Run underneath a consortium often called Operation Safety Net, this system was arrange in spring 2021, ostensibly to keep up public order as Minneapolis police officer Derek Chauvin went on trial for Floyd’s homicide.
But an investigation by MIT Technology Review reveals that the initiative expanded far past its publicly introduced scope to incorporate expansive use of instruments to scour social media, monitor cell telephones, and amass detailed photos of individuals’s faces. Read the complete story.
—Tate Ryan-Mosley & Sam Richards
We can nonetheless have good issues
A spot for consolation, enjoyable and distraction in these bizarre occasions. (Got any concepts?
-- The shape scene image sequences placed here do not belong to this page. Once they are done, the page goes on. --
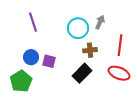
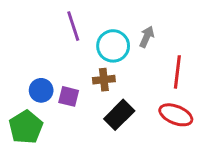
purple line: (33, 22) -> (73, 26), moved
brown cross: (90, 50) -> (104, 80), moved

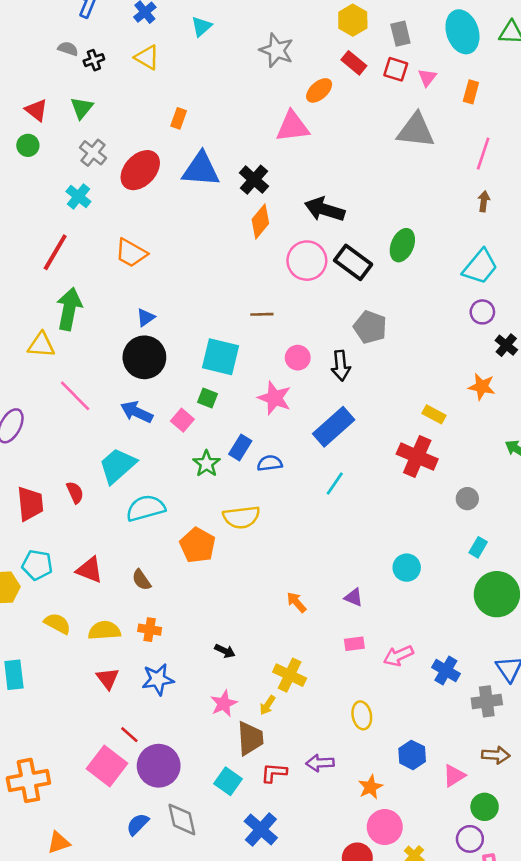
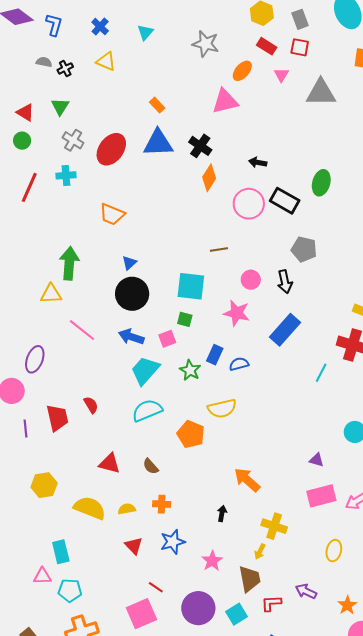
pink triangle: (427, 77) -> (281, 75), moved
orange rectangle: (179, 118) -> (157, 105), moved, turned -56
cyan cross: (78, 196) -> (66, 175), turned -36
black arrow: (325, 209) -> (258, 162), size x0.6
red line: (55, 252) -> (29, 187), moved
pink square: (182, 420) -> (167, 339), turned 36
cyan trapezoid: (117, 466) -> (145, 370), moved
cyan line: (335, 484) -> (321, 373), moved
cyan pentagon: (37, 565) -> (70, 590), moved
orange arrow: (296, 602) -> (247, 480), moved, size x1.6
yellow semicircle: (57, 623) -> (90, 508), size x1.5
yellow semicircle: (104, 630) -> (127, 509), size x0.7
pink rectangle: (354, 644) -> (321, 496), size x1.8
black arrow: (225, 651) -> (222, 513), turned -98
pink star: (224, 704) -> (212, 561), moved
yellow ellipse: (362, 715) -> (334, 551), turned 30
purple arrow: (320, 763) -> (306, 591), turned 35
pink square: (107, 766) -> (141, 614), turned 36
purple circle: (159, 766) -> (198, 608), moved
cyan square: (228, 781) -> (237, 614), turned 30

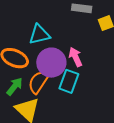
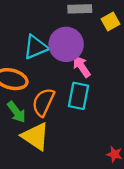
purple circle: (51, 63) -> (66, 44), moved
green arrow: (15, 86) -> (16, 112), turned 114

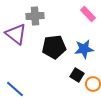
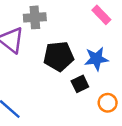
black square: (77, 75) -> (80, 84), moved, turned 32

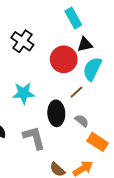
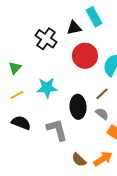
black triangle: (85, 44) -> (74, 28), moved
brown line: (76, 92) -> (102, 94), moved

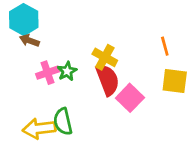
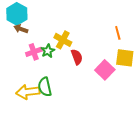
yellow cross: (105, 57) -> (63, 40), moved
red semicircle: (108, 80) -> (77, 57), size x0.7
pink square: (130, 98) -> (105, 70), moved

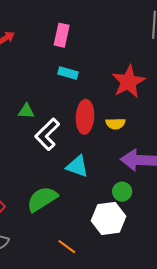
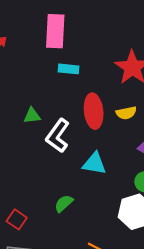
pink rectangle: (62, 35) -> (55, 31), size x1.4
green semicircle: (42, 199) -> (64, 203), size x0.6

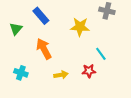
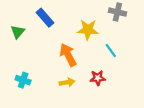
orange arrow: (44, 49) -> (68, 55), moved
cyan line: (101, 54) -> (111, 50), moved

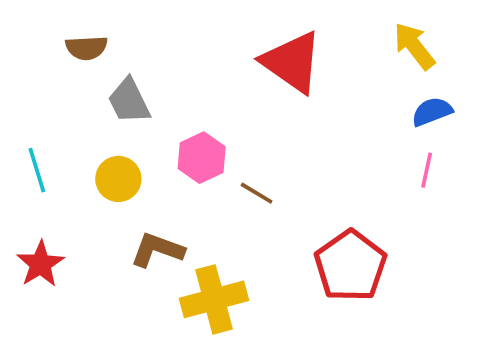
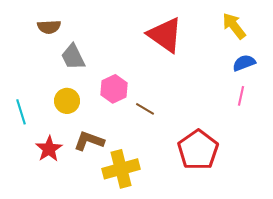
cyan line: (37, 170) -> (21, 112), moved
red star: (40, 264) -> (49, 149), moved

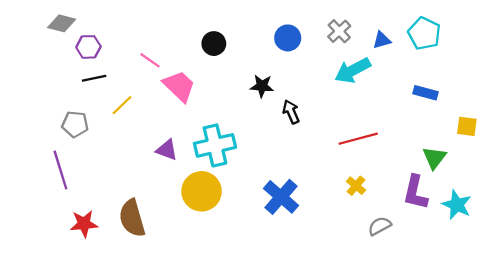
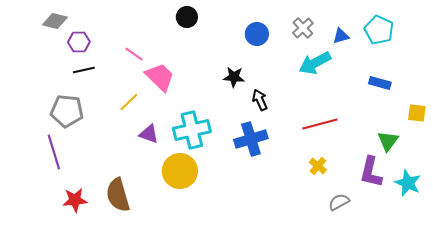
black circle: (214, 44) -> (187, 17), moved
yellow line: (122, 105) -> (129, 102), moved
gray pentagon: (75, 124) -> (67, 111), size x1.4
blue cross: (281, 197) -> (251, 139), moved, turned 32

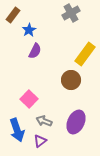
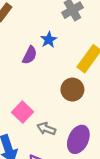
blue star: (29, 30) -> (49, 40), moved
gray arrow: (44, 121) -> (46, 129), moved

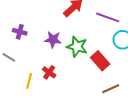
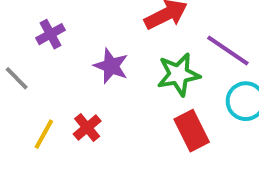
purple cross: (20, 32) -> (51, 34), turned 32
green star: (77, 47) -> (179, 74), moved, turned 30

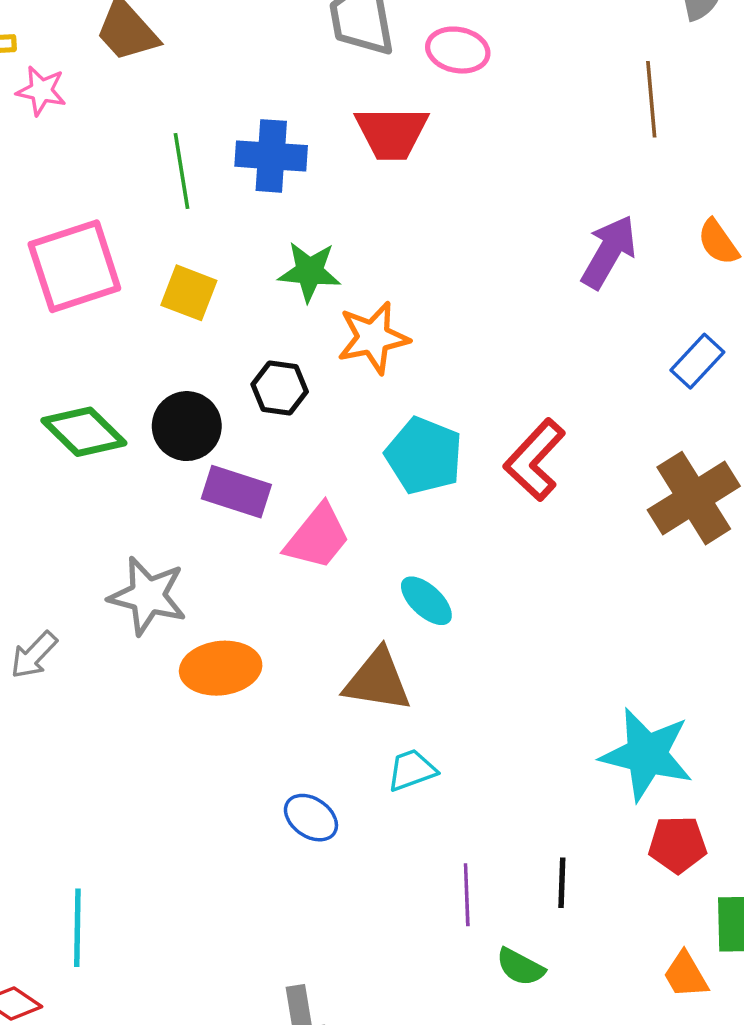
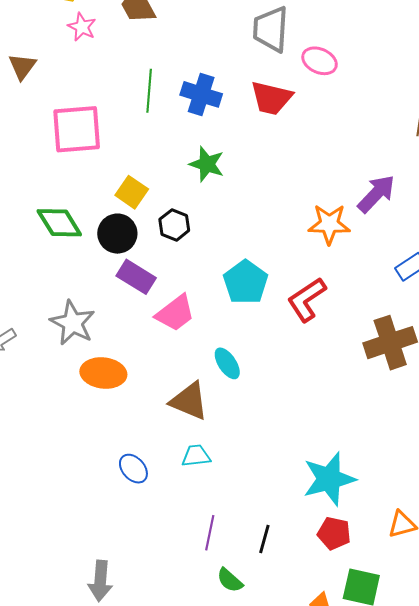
yellow square: (189, 293) -> (132, 192), moved
orange star: (373, 338) -> (329, 224), moved
cyan star: (647, 754) -> (329, 479), turned 30

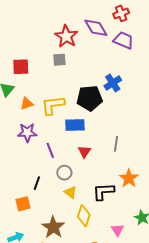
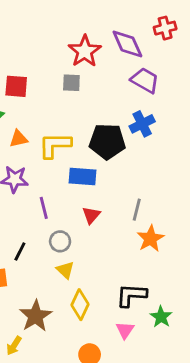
purple trapezoid: (124, 40) -> (145, 80), moved
orange star: (129, 178) -> (150, 239), moved
black L-shape: (103, 192) -> (131, 295), moved

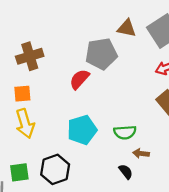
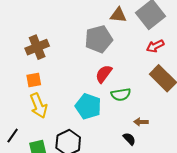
red semicircle: (79, 79) -> (104, 74), moved
cyan pentagon: (82, 130) -> (88, 106), turned -30
green semicircle: (125, 132) -> (121, 95), moved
Drop me a line or tweet ’em at me.)
+ These oceanic footage are actually one thing (thanks Mike!)
+ A plastic Ikea bag is an unorthodox storage methodology for a Van Gogh portray, I’ll provide you with that.
+ An Early Middle English model of Running Up That Hill? Sure, why not.
+ Now we’re nearing fall, this glass squash is the proper harbinger of the brand new season.
+ Gen Z has found nu metallic and is decoding it in their very own distinctive approach.